— EXERCISE AIM —
The answer should be one number: how many lines in the records below contain the word "giáp".

— GIVEN ENTRIES —

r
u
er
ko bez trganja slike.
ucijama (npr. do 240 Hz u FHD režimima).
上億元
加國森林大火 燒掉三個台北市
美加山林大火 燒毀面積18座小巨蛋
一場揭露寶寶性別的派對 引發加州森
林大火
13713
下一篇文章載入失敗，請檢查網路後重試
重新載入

...

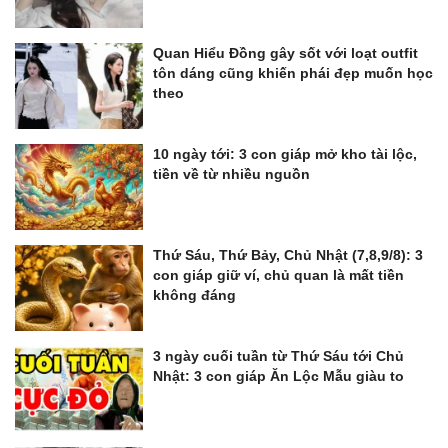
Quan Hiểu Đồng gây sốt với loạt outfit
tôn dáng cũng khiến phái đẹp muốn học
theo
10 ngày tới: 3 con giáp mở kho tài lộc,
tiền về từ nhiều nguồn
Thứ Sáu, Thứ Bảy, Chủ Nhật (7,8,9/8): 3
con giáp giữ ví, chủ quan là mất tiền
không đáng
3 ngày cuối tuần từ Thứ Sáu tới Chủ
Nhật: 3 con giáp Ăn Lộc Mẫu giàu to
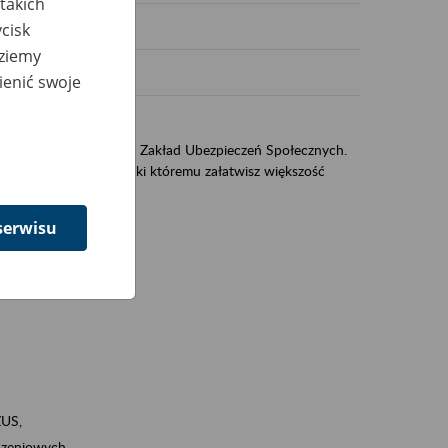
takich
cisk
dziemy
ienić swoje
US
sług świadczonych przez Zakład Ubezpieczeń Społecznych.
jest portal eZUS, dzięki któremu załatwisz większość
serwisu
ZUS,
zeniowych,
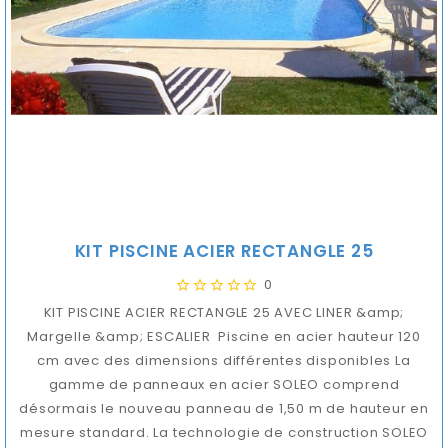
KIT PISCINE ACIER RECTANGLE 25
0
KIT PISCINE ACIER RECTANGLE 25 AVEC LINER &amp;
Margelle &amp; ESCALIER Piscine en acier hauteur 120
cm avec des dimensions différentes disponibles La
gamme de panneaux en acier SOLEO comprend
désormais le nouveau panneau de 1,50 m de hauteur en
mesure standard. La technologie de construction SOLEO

...

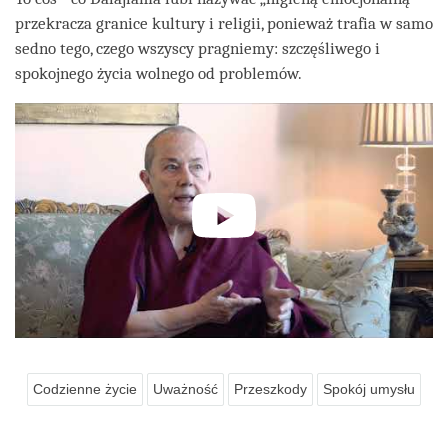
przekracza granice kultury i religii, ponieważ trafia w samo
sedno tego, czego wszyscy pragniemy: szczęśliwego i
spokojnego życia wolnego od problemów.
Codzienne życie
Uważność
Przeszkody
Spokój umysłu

— RESULT OF THE TASK —
3